—Oui, me répondit-il, très mal; il m'est arrivé un événement affreux, une aventure terrible, et je suis accouru pour vous raconter cela. Tenez, docteur, depuis que je suis à Paris, depuis que je mène la vie que vous connaissez, vous êtes le seul homme qui m'ayez inspiré une confiance entière; aussi, vous le voyez, j'accours vous demander, non pas un remède à ce que je souffre; vous me l'avez dit, il n'y en a pas, et tout en vous envoyant chercher, je le savais bien, moi, qu'il n'y en a pas; mais un conseil.

—Un conseil est bien autrement difficile à donner qu'une ordonnance, monsieur, et je vous avoue que j'en donne rarement. On ne demande en général de conseil que pour se corroborer soi-même dans la résolution qu'on a déjà prise; ou si, indécis encore de ce que l'on fera, on suit le conseil donné, c'est pour avoir le droit de dire un jour au conseilleur: C'est votre faute!
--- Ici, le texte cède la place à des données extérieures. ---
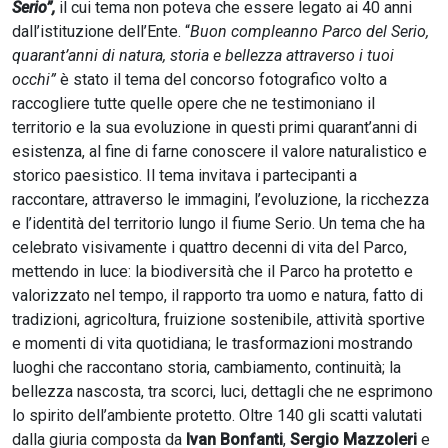
Serio”,
il cui tema non poteva che essere legato ai 40 anni
dall’istituzione dell’Ente. “
Buon compleanno Parco del Serio,
quarant’anni di natura, storia e bellezza attraverso i tuoi
occhi”
è stato il tema del concorso fotografico volto a
raccogliere tutte quelle opere che ne testimoniano il
territorio e la sua evoluzione in questi primi quarant’anni di
esistenza, al fine di farne conoscere il valore naturalistico e
storico paesistico. Il tema invitava i partecipanti a
raccontare, attraverso le immagini, l’evoluzione, la ricchezza
e l’identità del territorio lungo il fiume Serio. Un tema che ha
celebrato visivamente i quattro decenni di vita del Parco,
mettendo in luce: la biodiversità che il Parco ha protetto e
valorizzato nel tempo, il rapporto tra uomo e natura, fatto di
tradizioni, agricoltura, fruizione sostenibile, attività sportive
e momenti di vita quotidiana; le trasformazioni mostrando
luoghi che raccontano storia, cambiamento, continuità; la
bellezza nascosta, tra scorci, luci, dettagli che ne esprimono
lo spirito dell’ambiente protetto. Oltre 140 gli scatti valutati
dalla giuria composta da
Ivan Bonfanti
,
Sergio Mazzoleri
e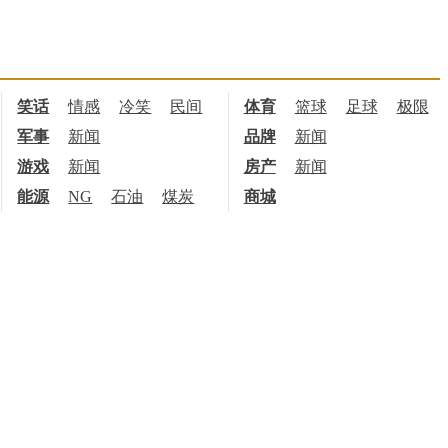
笑话
情感
冷笑
民间
体育
篮球
足球
极限
军事
新闻
品牌
新闻
游戏
新闻
房产
新闻
能源
NG
石油
煤炭
商城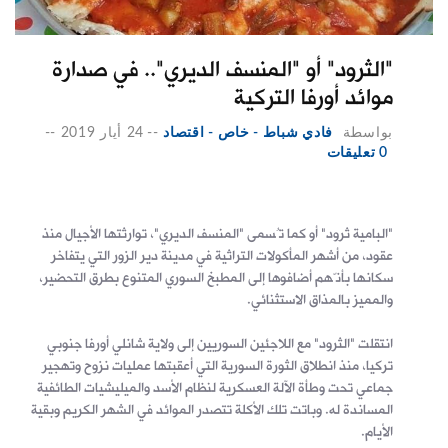
"الثرود" أو "المنسف الديري".. في صدارة
موائد أورفا التركية
بواسطة
فادي شباط - خاص - اقتصاد
--
24 أيار 2019
--
0 تعليقات
"البامية ثرود" أو كما تُسمى "المنسف الديري"، توارثتها الأجيال منذ
عقود، من أشهر المأكولات التراثية في مدينة دير الزور التي يتفاخر
سكانها بأنّهم أضافوها إلى المطبخ السوري المتنوع بطرق التحضير،
والمميز بالمذاق الاستثنائي.
انتقلت "الثرود" مع اللاجئين السوريين إلى ولاية شانلي أورفا جنوبي
تركيا، منذ انطلاق الثورة السورية التي أعقبتها عمليات نزوح وتهجير
جماعي تحت وطأة الآلة العسكرية لنظام الأسد والميليشيات الطائفية
المساندة له. وباتت تلك الأكلة تتصدر الموائد في الشهر الكريم وبقية
الأيام.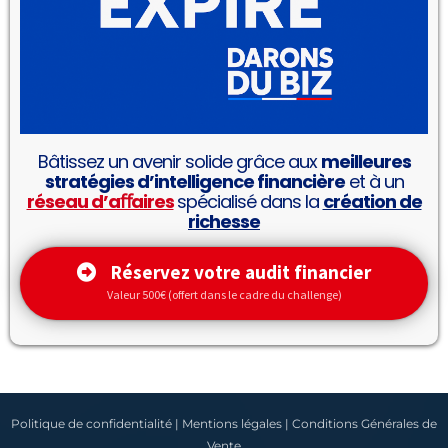
Bâtissez un avenir solide grâce aux
meilleures
stratégies d’intelligence financière
et à un
réseau d’aﬀaires
spécialisé dans la
création de
richesse
Réservez votre audit financier
Valeur 500€ (offert dans le cadre du challenge)
Politique de confidentialité
|
Mentions légales
|
Conditions Générales de
Vente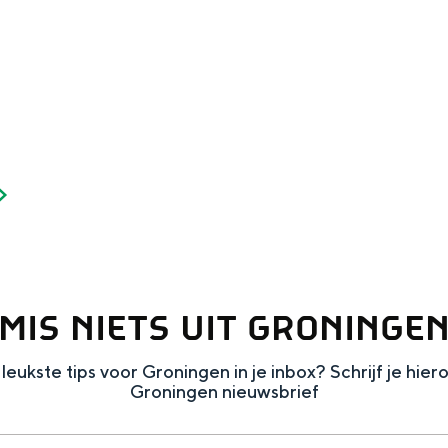
Dagtripjes zonder auto
veranderlijke landschap. Binen een mum van tijd sta je vanuit de stad 
MIS NIETS UIT GRONINGE
leukste tips voor Groningen in je inbox? Schrijf je hier
Groningen nieuwsbrief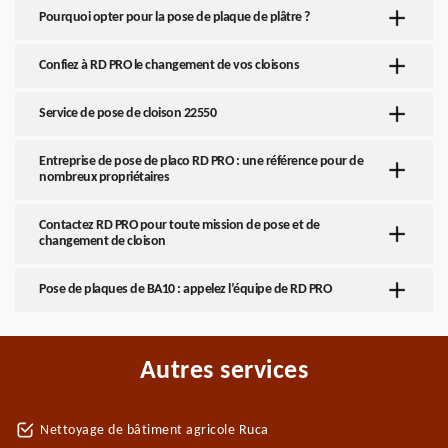
Pourquoi opter pour la pose de plaque de plâtre ?
Confiez à RD PRO le changement de vos cloisons
Service de pose de cloison 22550
Entreprise de pose de placo RD PRO : une référence pour de
nombreux propriétaires
Contactez RD PRO pour toute mission de pose et de
changement de cloison
Pose de plaques de BA10 : appelez l’équipe de RD PRO
Autres services
Nettoyage de bâtiment agricole Ruca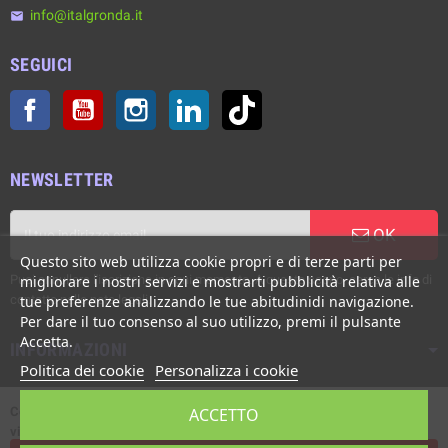
info@italgronda.it
email
SEGUICI
Facebook
YouTube
Instagram
LinkedIn
TikTok
NEWSLETTER
OK
Questo sito web utilizza cookie propri e di terze parti per
Puoi annullare l'iscrizione in ogni momento. A questo scopo, cerca le info di
migliorare i nostri servizi e mostrarti pubblicità relativa alle
contatto nelle note legali.
tue preferenze analizzando le tue abitudinidi navigazione.
Per dare il tuo consenso al suo utilizzo, premi il pulsante
Accetta.
INFORMAZIONI
Politica dei cookie
Personalizza i cookie
Copyright © Italgronda s.r.l. 2002/2026. Tutti i diritti sono riservati. E'
ACCETTO
vietata la riproduzione anche parziale.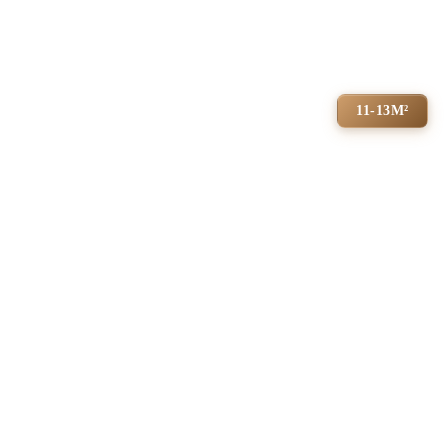
11-13М²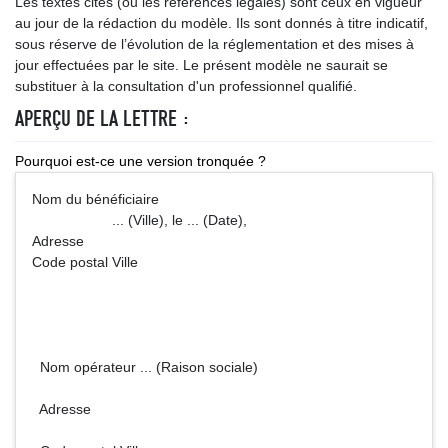
Les textes cités (ou les références légales) sont ceux en vigueur
au jour de la rédaction du modèle. Ils sont donnés à titre indicatif,
sous réserve de l’évolution de la réglementation et des mises à
jour effectuées par le site. Le présent modèle ne saurait se
substituer à la consultation d'un professionnel qualifié.
APERÇU DE LA LETTRE :
Pourquoi est-ce une version tronquée ?
Nom du bénéficiaire
... (Ville), le ... (Date),
Adresse
Code postal Ville
Nom opérateur ... (Raison sociale)
Adresse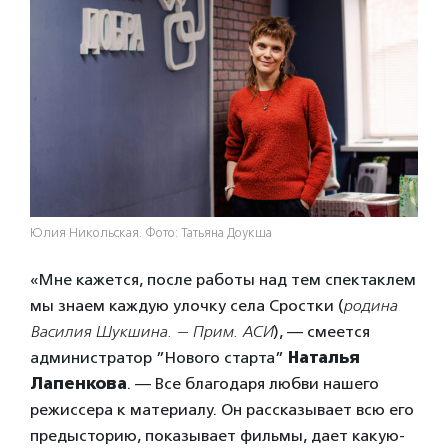
Юлия Никольская. Фото: Татьяна Доукша
«Мне кажется, после работы над тем спектаклем
мы знаем каждую улочку села Сростки (
родина
Василия Шукшина. — Прим. АСИ
), — смеется
администратор ”Нового старта”
Наталья
Лапенкова
. — Все благодаря любви нашего
режиссера к материалу. Он рассказывает всю его
предысторию, показывает фильмы, дает какую-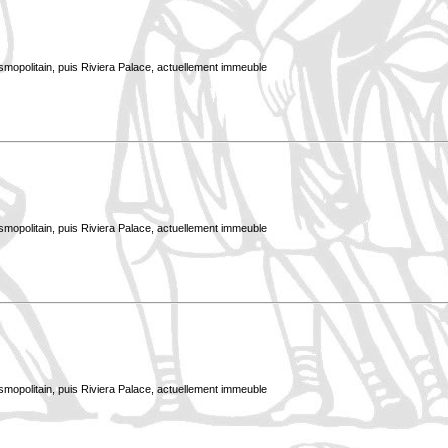
smopolitain, puis Riviera Palace, actuellement immeuble
smopolitain, puis Riviera Palace, actuellement immeuble
smopolitain, puis Riviera Palace, actuellement immeuble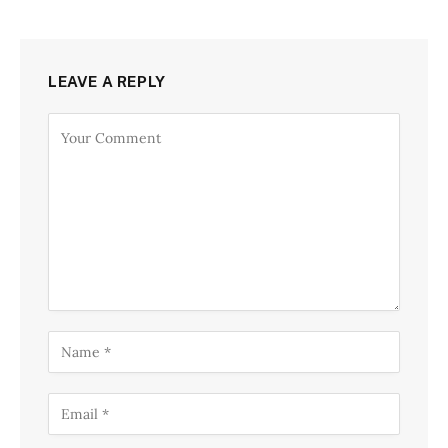
LEAVE A REPLY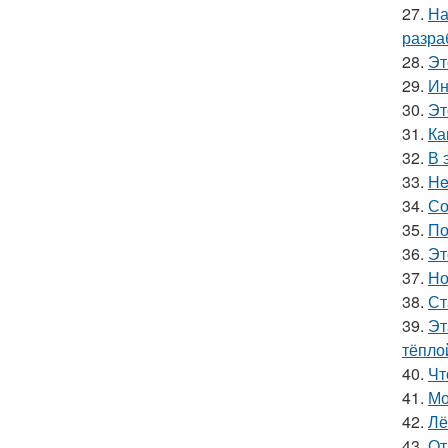
27.
На
разра
28.
Эт
29.
Ин
30.
Эт
31.
Ка
32.
В 
33.
He
34.
Со
35.
По
36.
Эт
37.
Но
38.
Ст
39.
Эт
тёпло
40.
Чт
41.
Мо
42.
Лё
43.
От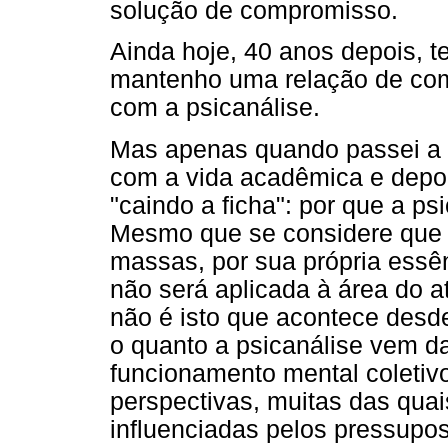
solução de compromisso.
Ainda hoje, 40 anos depois, t
mantenho uma relação de com
com a psicanálise.
Mas apenas quando passei a 
com a vida acadêmica e depois
"caindo a ficha": por que a psi
Mesmo que se considere que 
massas, por sua própria essê
não será aplicada à área do 
não é isto que acontece desd
o quanto a psicanálise vem 
funcionamento mental coletiv
perspectivas, muitas das qua
influenciadas pelos pressupos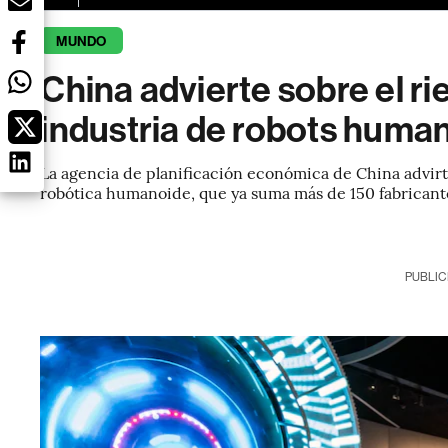
MUNDO
China advierte sobre el ri
industria de robots huma
La agencia de planificación económica de China advirti
robótica humanoide, que ya suma más de 150 fabricante
PUBLIC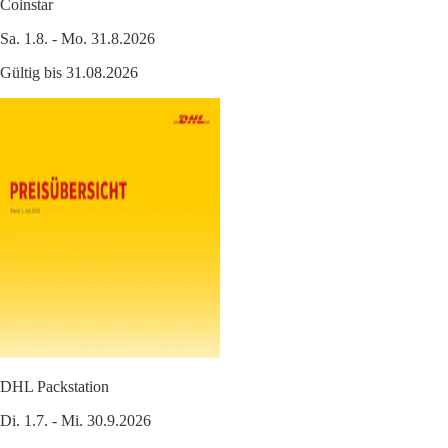
Coinstar
Sa. 1.8. - Mo. 31.8.2026
Gültig bis 31.08.2026
DHL Packstation
Di. 1.7. - Mi. 30.9.2026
—Il y a du vrai dans ce que vous dites là, docteur; mais, de même que je crois qu'un médecin n'a pas le droit de refuser une ordonnance, je ne crois pas qu'un homme ait le droit de refuser un conseil.

—Vous avez raison, aussi je ne refuse pas de vous le donner; seulement vous me ferez plaisir de ne pas le suivre.

Je m'assis alors près de lui; mais au lieu de me répondre il laissa tomber sa tête dans ses mains, et demeura comme anéanti dans ses propres pensées.

—Eh bien? lui dis-je au bout d'un instant de silence.

—Eh bien! répondit-il, ce que je vois de plus clair dans tout cela, c'est que je suis perdu.

Il y avait un tel accent de conviction dans ces paroles, que je tressaillis.

—Perdu, vous? et comment? demandai-je.

—Sans doute, elle va me poursuivre, elle va dire à tout le monde qui je suis, elle va crier sur les toits mon véritable nom.